La Tierra, el clima, el medio ambiente, la vida sostenible y los ciudadanos educados con lo humano de la Humanidad no son una moda subversiva. Son el SOS de una conciencia con voces en la literatura - «El motín de la naturaleza» de Philipp Blom, «Ahora llega el silencio» de Álvaro Colomer o «El calentamiento global» de Daniel Ruiz-; en las artes plásticas - Olafur Eliasson y «The Weather Proyect», un inmenso atardecer reproducido en la Sala de Turbinas de la Tate Modern de Londres; Daniel Canogar y su exposición «Ráfagas» en la galería Space to Be de Madrid lanza un dardo contra los incumplimientos y reveses que han sufrido en los últimos tiempos importantes documentos sobre el medio ambiente como el Acuerdo de París, Protocolo de Kioto o la Cumbre de la Tierra de Rio de Janeiro; Lucía Loren y sus intervenciones en entornos como el Parque de Esculturas Lomos de Oro Villoslada de Cameros, La Rioja , El Bosque HuecoPuebla de La Sierra en Madrid-. Y también a través de talleres participativos como el Aula Savia que dirige el periodista Héctor Márquez en La Térmica de Málaga.

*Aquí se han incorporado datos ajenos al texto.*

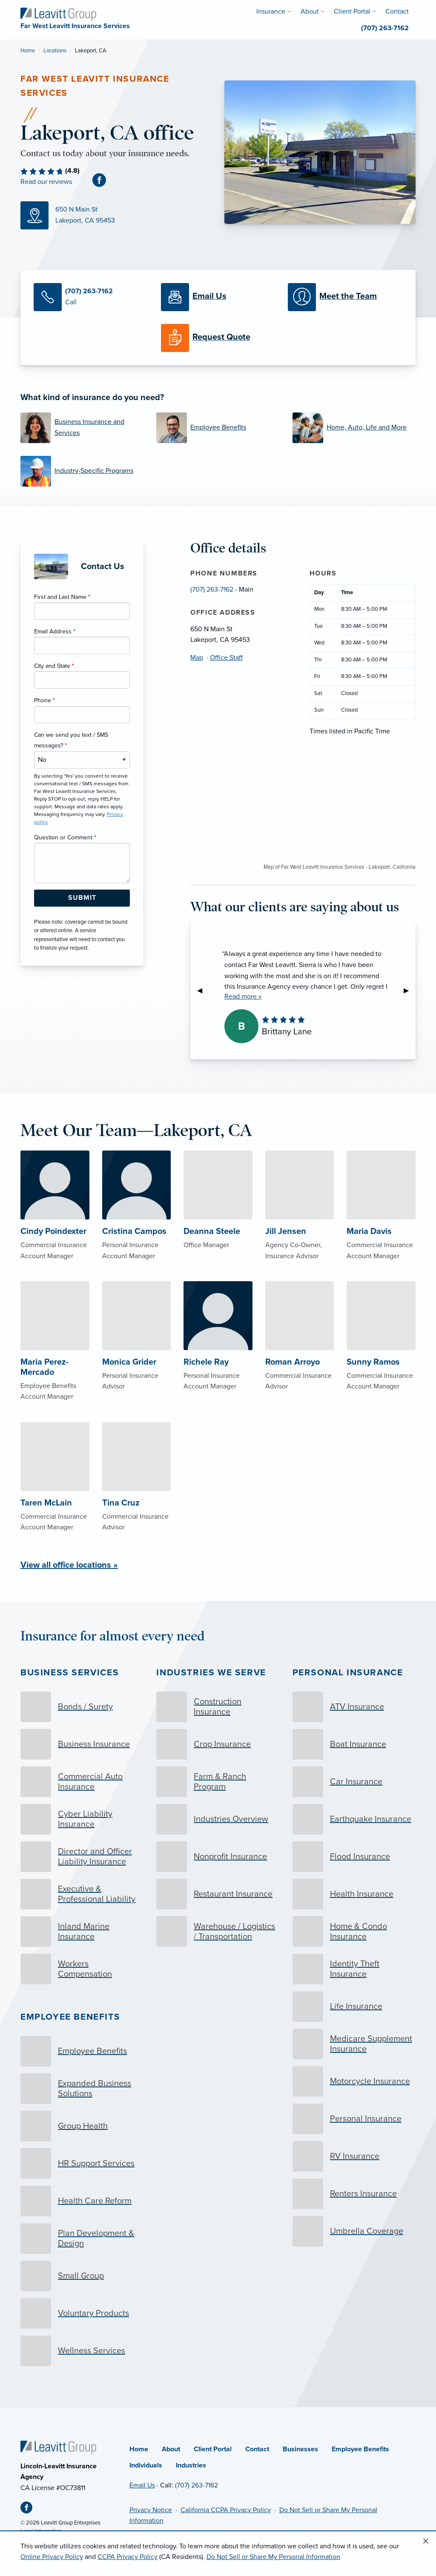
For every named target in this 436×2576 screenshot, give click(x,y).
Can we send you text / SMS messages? (71, 740)
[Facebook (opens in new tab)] (102, 180)
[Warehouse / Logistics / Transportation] (217, 1931)
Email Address (54, 631)
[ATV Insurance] (354, 1707)
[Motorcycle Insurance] (354, 2081)
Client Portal (213, 2449)
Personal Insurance (348, 1672)
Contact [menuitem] (397, 11)
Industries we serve (211, 1672)
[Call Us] (91, 297)
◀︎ (203, 990)
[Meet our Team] (345, 297)
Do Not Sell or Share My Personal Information (273, 2557)
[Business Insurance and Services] (81, 427)
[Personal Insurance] (354, 2119)
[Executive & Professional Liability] (81, 1894)
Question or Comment (65, 837)
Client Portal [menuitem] (352, 11)
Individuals (145, 2465)
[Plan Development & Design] (81, 2238)
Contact (257, 2449)
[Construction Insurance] (217, 1707)
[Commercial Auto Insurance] (81, 1781)
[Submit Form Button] (82, 898)
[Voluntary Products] (81, 2313)
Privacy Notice (150, 2510)
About (171, 2449)
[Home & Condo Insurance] (354, 1931)
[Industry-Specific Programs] (81, 471)
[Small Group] (81, 2276)
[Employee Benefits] (217, 427)
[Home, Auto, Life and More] (354, 427)
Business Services (69, 1672)
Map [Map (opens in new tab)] (196, 657)
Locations (54, 50)
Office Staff (226, 657)
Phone (44, 700)
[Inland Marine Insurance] (81, 1931)
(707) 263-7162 (211, 589)
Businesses (300, 2449)
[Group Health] (81, 2126)
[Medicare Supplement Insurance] (354, 2044)
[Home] (58, 2447)
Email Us (142, 2485)
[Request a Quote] (218, 338)
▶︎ (410, 990)
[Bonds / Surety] (81, 1707)
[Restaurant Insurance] (217, 1894)
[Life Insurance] (354, 2006)
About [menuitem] (310, 11)
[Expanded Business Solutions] (81, 2088)
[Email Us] (218, 297)
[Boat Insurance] (354, 1744)
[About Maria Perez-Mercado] (54, 1358)
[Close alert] (425, 2541)
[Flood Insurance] (354, 1856)
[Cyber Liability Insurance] (81, 1819)
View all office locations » (69, 1565)
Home (27, 50)
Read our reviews (46, 181)
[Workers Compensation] (81, 1969)
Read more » (242, 996)
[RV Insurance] (354, 2156)
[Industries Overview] (217, 1819)
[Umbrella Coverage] (354, 2231)
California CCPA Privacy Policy (226, 2510)
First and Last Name (62, 597)
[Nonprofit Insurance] (217, 1856)
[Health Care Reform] (81, 2201)
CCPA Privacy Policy (128, 2557)
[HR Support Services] (81, 2163)
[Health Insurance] (354, 1894)
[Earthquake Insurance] (354, 1819)
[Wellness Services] (81, 2351)
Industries (191, 2465)
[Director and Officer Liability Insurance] (81, 1856)
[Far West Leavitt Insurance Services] (58, 13)
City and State (54, 666)
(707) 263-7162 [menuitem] (385, 28)
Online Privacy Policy (51, 2557)
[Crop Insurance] (217, 1744)
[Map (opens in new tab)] (116, 215)
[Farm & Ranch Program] (217, 1781)
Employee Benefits (70, 2017)
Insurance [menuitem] (270, 11)
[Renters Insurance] (354, 2193)
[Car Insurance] (354, 1781)
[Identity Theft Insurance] (354, 1969)
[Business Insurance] (81, 1744)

La tierra no es la Reserva Federal norteamericana que crea dinero de la nada en épocas de crisis. La Tierra es un corazón enfermo al que cada día infarta nuestra manera de generar energía, de consumir, de desplazarnos, de explotar su biodiversidad. No sabemos si servirá el compromiso de esta cumbre de movilizar 100.000 millones de euros en 2020 y fijar nuevas metas para 2025. En todo caso el futuro nos exige a cada uno lo mejor de nuestra naturaleza para salvarnos. Esa es la montaña cuya cumbre ascender.